If You Dunno, You Arks
We were working in Fitzroy Crossing doing research for the local Aboriginal Council which managed relationships and business between the four language groups around the town. The task a colleague and I had was to investigate how the different groups felt about the way the local Council was doing its job and how it could do it better.
So we roamed the community over several visits, introducing ourselves and our task, and sitting and chatting with anyone and everyone who wanted to have a say. While quite a few people had things to say and points to make, the impression we got, as in non-Aboriginal society, was that a lot of people weren’t particularly interested in Council business.
Anyway, we faithfully recorded all views and made a chart, listing the communities we’d visited, the date or dates, how many people came to see us, and the gender of those people. At one point, my colleague asked me how to spell the name of the community we had just visited. I gave her what I thought was the spelling, Djugeridi, which is how it was pronounced, and she frowned.

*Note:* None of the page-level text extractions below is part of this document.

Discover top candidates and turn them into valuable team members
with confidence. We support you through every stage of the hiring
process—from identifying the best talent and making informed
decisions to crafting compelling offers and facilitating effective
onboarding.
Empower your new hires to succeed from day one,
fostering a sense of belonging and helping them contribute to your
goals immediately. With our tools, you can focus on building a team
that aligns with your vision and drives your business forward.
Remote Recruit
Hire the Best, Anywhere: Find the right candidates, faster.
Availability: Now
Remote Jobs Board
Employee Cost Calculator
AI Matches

“I saw it on the map in the Council Boardroom and it didn’t look like that. Can we go back and check?”
We agreed it would be a good idea to check the spelling of all community names on that map, which we did. And I learned the correct spelling of Djugerari: the final ‘r’ being articulated as a ‘d’.

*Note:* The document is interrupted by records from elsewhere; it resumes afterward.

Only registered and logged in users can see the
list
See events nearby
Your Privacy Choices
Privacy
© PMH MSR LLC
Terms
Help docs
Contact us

We sent the draft report about two weeks later and then visited to meet the Council to get their feedback two weeks after that. We presented a brief summary and then opened the meeting up for feedback and discussion.

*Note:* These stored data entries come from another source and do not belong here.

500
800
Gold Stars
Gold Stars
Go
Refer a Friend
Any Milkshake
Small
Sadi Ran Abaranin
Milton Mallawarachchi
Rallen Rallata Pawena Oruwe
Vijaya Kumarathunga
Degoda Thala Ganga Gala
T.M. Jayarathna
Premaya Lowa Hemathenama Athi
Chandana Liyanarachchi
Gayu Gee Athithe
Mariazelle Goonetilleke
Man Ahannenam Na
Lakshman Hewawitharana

Immediately one of the senior men in the room, a Walmajarri man, pointed at the report and told us, “You been spell dem names wrong way.”
“What names do you mean, Albert?” I asked him.
“Dem community ones. You spell some name wrong way.”
“Can you tell us which ones, please?”
“You get that Djugerari one wrong way.” It was the community he was from.
“Thanks, Albert, and are there any others?”
He listed about four more which my colleague faithfully noted and when she had, I told Albert, “We’re sorry if our spelling was wrong, Albert. We checked all the names on the map behind me and that’s the spelling we thought was right.”
“No, Daybt, no, you don’t read him from map thing. You arks peoples how they spell community name.”
“So, tell me, Albert, how should we spell Djugerari?”
“Don’t pucking arks me, Daybt,” he retorted. “Arks some other bugger. I been no good at dat spelling ting.”